FIGS. 3 to 13 are, similar to FIG. 2, cross sections in the width
direction of the finger electrode portions 41 and 51.
[0043] Here, FIGS. 3 to 6 illustrate production processes of the
photoelectric conversion portion 20, and FIGS. 7 to 13 illustrate
formation processes of the n-side electrode 40 and the p-side
electrode 50.
[0044] First, with reference to FIGS. 3 to 6, the production
processes of the photoelectric conversion portion 20 will be
described.
[0045] As illustrated in FIG. 3, an i-type amorphous silicon layer,
an n-type amorphous silicon layer, and an insulating layer
(protective layer) are sequentially laminated on the light
receiving surface and the back surface of a semiconductor
substrate.
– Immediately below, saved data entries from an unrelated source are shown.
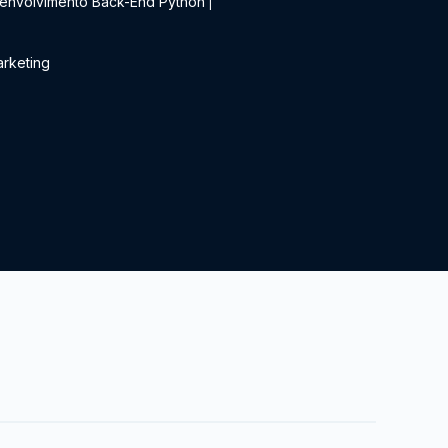
envolvimento Back-End Python
|
rketing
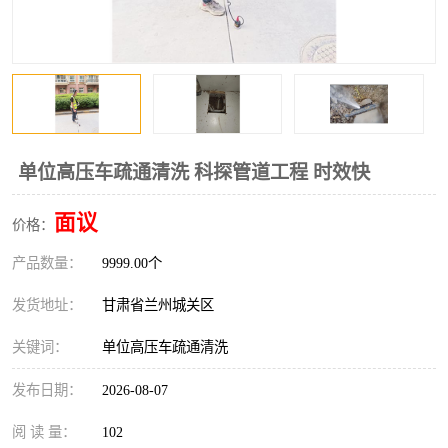
单位高压车疏通清洗 科探管道工程 时效快
面议
价格：
产品数量：
9999.00个
发货地址：
甘肃省兰州城关区
关键词：
单位高压车疏通清洗
发布日期：
2026-08-07
阅 读 量：
102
As the semiconductor substrate, a crystalline silicon
substrate, a gallium arsenide (GaAs) substrate, an indium phosphide
(InP) substrate, and so on, may be applied. While the crystalline
semiconductor substrate may be an n-type polycrystalline silicon
substrate or a p-type monocrystalline or polycrystalline silicon
substrate, in the present embodiment, the n-type monocrystalline
silicon substrate 21 is used. The n-type monocrystalline silicon
substrate 21 preferably has a thickness of about 100 to 300
.mu.m.
[0046] In this process, for example, the n-type monocrystalline
silicon substrate 21, which is clean, is placed in a vacuum
chamber, where the respective layers are formed in a laminate
structure by plasma chemical vapor deposition (PECVD) or
sputtering. In the present embodiment, the i-type amorphous silicon
layer 22, the n-type amorphous silicon layer 23, and the protective
layer 24 are sequentially laminated on the light receiving surface
11 of the n-type monocrystalline silicon substrate 21, and the IN
layer 25 and the insulating layer 31 are sequentially laminated on
the back surface 12.
[0047] In the forming process of the i-type amorphous silicon
layers 22 and 27, silane gas(SiH.sub.4) is diluted with hydrogen
(H.sub.2) and this can be used as material gas, for example.
Further, in the forming process of the n-type amorphous silicon
layers 23 and 28, phosphine (PH.sub.3) is added to silane
gas(SiH.sub.4) and is further diluted with hydrogen (H.sub.2) and
this can be used as material gas, for example. By varying the
dilution ratio of silane gas with hydrogen, the film properties of
the i-type amorphous silicon layers 22 and 27 and the n-type
amorphous silicon layers 23 and 28 can be varied. Further, with a
variation in the concentration of phosphine (PH.sub.3) to be added,
the doping concentration of the n-type amorphous silicon layers 23
and 28 can be varied.
[0048] It is preferable that prior to laminating the i-type
amorphous silicon layer 22 and so on, a texture structure is formed
on the light receiving surface 11 of the n-type monocrystalline
silicon substrate 21. Here, the "texture structure" refers to an
uneven structure having projections and recesses which suppresses
the surface reflection and increases the light absorption quantity
of the photoelectric conversion portion 20. A specific example of
the texture structure can include an uneven structure having
projections and recesses in a pyramid shape (a quadrangular pyramid
shape or a truncated quadrangular pyramid shape) which is obtained
by applying anisotropic etching to the light receiving surface
having a (100) plane. The texture structure can be formed by
applying anisotropic etching to the (100) plane by an aqueous
solution of potassium hydroxide (KOH).
[0049] Subsequently, as illustrated in FIG. 4, each of the layers
stacked on the back surface 12 are patterned. First, the insulating
layer 31 is partially etched and removed. The region of the
insulating layer 31 to be removed corresponds to the region on the
back surface 12 on which the IP layer 26 is to be formed in the
later process. During the etching process of the insulating layer
31, a resist film formed by screen printing, a coating process
using ink jet, or a photolithography process, is used as a mask.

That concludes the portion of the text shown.